Likewise, Du et al.,33 Zheng et al.,21 also found no relationship between OCP and VVC. However, a study reported that there is a link between IUD use and VVC41. Therefore, the role of the IUD in the development of VCC remains unclear, and needs further investigation. At the same time, this study showed that the frequency of vulvar cleaning did not affect the incidence of VVC significantly (OR=1.7, p=0.13), while vulvar cleaning before or after sexual life was a beneficial factor for VVC prophylaxis (OR=0.4, p=0.03) (Table 5). There have been a limited number of studies exploring the relationship between the two before21. Also pad use while not menstruating may increase the risk of VVC, but in this study, pad use while not menstruating was not a risk factor for VVC (Table 5). Often, sexual life can reduce the risk of suffering from VVC. An observational study reported that sexual contact more often was only associated with asymptomatic colonization42. The result did not find a clear association between prior history of vaginitis and suffering from VVC (OR=1.5, p=0.24) (Table 5).
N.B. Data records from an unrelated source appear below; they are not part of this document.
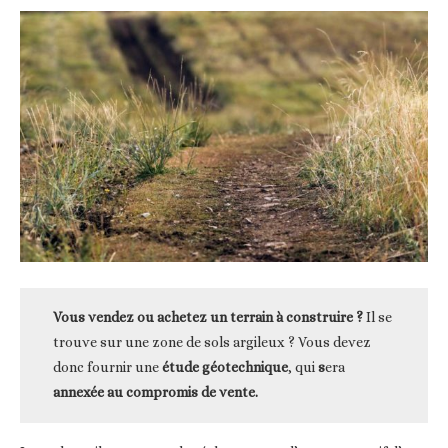
Vous vendez ou achetez un terrain à construire ?
Il se
trouve sur une zone de sols argileux ? Vous devez
donc fournir une
étude géotechnique
, qui
s
era
annexée au compromis de vente.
This finding was different from some previous epidemiological studies that believed that there was an association between episodes of VVC symptoms and a history of lower genital tract infection32,43,44. Besides, the study was concerned with the effect of daily emotional state, in the end, positive emotions were a protective factor (OR=0.47, p=0.001), while negative feelings (nervousness, anxiety, etc.) were risk factors (OR=2.3, p=0.001) (Table 4) and increased susceptibility to VVC approximately 2.3-fold. So far, little is known about the relationship between affective factors and VVC prevalence.

 

CONCLUSION

 

The study has demonstrated a high incidence of VVC among non-pregnant women and this highlights the need for health authorities to develop strategies for diagnosing VVC, including vaginal swabs for candidiasis as a standard method for all women who attend family centers. This study also revealed a steady increase in time with non-C. albicans species spreading. Guidelines for the management of VVC syndrome in Yemen should be revised to include a protocol specifically for women over 30 years of age. VVC clearly poses a significant threat to women's reproductive health. Risk factors for VVC are varied, and include ages, health habits, history of the disease, and other aspects. It is necessary to take appropriate measures to avoid risk factors and to help reduce the prevalence of VVC among women of childbearing age.

 

ACKNOWLEDGMENTS

 

The authors would like to thank the Ministry of Health and Population, Sana'a, Yemen and the National Center for Public Health Laboratories (NCPHL), the Ministry of Health and Population, Sana’a, Yemen for their support and the provision of workplaces and materials.

 

CONFLICT OF INTEREST

 

There is no conflict of interest with this research.

 

AUTHOR'S CONTRIBUTION

 

This research work is part of a National Center for Public Health Laboratory (NCPHL) project. The authors did clinical and laboratory work. The first author (SMMA) was the lead author on the project, and the corresponding author (HAA) supervised the work of the laboratory, reviewing and editing the research.